Would you reproduce every record exactly, leaving out the pictures?

Source material →
#####

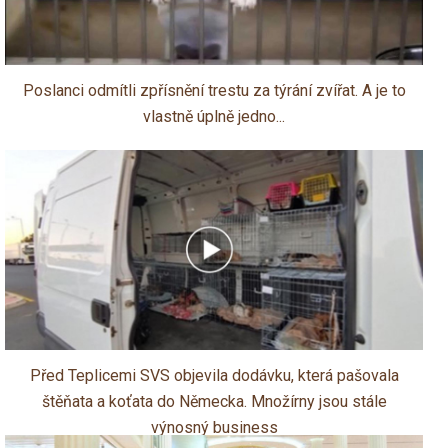
Poslanci odmítli zpřísnění trestu za týrání zvířat. A je to
vlastně úplně jedno...
Před Teplicemi SVS objevila dodávku, která pašovala
štěňata a koťata do Německa. Množírny jsou stále
výnosný business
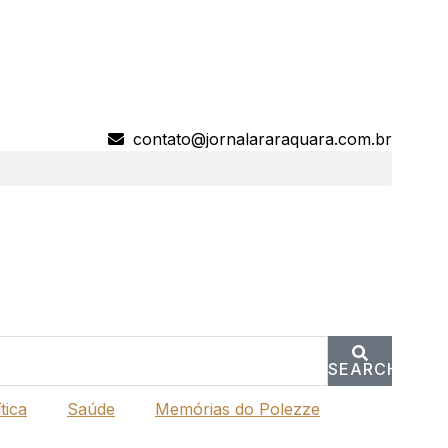
contato@jornalararaquara.com.br
SEARCH
tica
Saúde
Memórias do Polezze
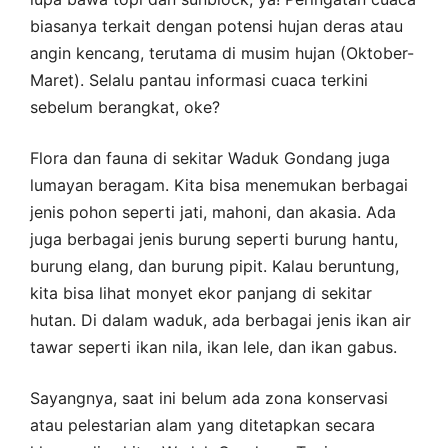
biasanya terkait dengan potensi hujan deras atau
angin kencang, terutama di musim hujan (Oktober-
Maret). Selalu pantau informasi cuaca terkini
sebelum berangkat, oke?
Flora dan fauna di sekitar Waduk Gondang juga
lumayan beragam. Kita bisa menemukan berbagai
jenis pohon seperti jati, mahoni, dan akasia. Ada
juga berbagai jenis burung seperti burung hantu,
burung elang, dan burung pipit. Kalau beruntung,
kita bisa lihat monyet ekor panjang di sekitar
hutan. Di dalam waduk, ada berbagai jenis ikan air
tawar seperti ikan nila, ikan lele, dan ikan gabus.
Sayangnya, saat ini belum ada zona konservasi
atau pelestarian alam yang ditetapkan secara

#####

Answer for the task →
Poslanci odmítli zpřísnění trestu za týrání zvířat. A je to
vlastně úplně jedno...
Před Teplicemi SVS objevila dodávku, která pašovala
štěňata a koťata do Německa. Množírny jsou stále
výnosný business
contato@jornalararaquara.com.br
SEARCH
tica
Saúde
Memórias do Polezze
biasanya terkait dengan potensi hujan deras atau
angin kencang, terutama di musim hujan (Oktober-
Maret). Selalu pantau informasi cuaca terkini
sebelum berangkat, oke?
Flora dan fauna di sekitar Waduk Gondang juga
lumayan beragam. Kita bisa menemukan berbagai
jenis pohon seperti jati, mahoni, dan akasia. Ada
juga berbagai jenis burung seperti burung hantu,
burung elang, dan burung pipit. Kalau beruntung,
kita bisa lihat monyet ekor panjang di sekitar
hutan. Di dalam waduk, ada berbagai jenis ikan air
tawar seperti ikan nila, ikan lele, dan ikan gabus.
Sayangnya, saat ini belum ada zona konservasi
atau pelestarian alam yang ditetapkan secara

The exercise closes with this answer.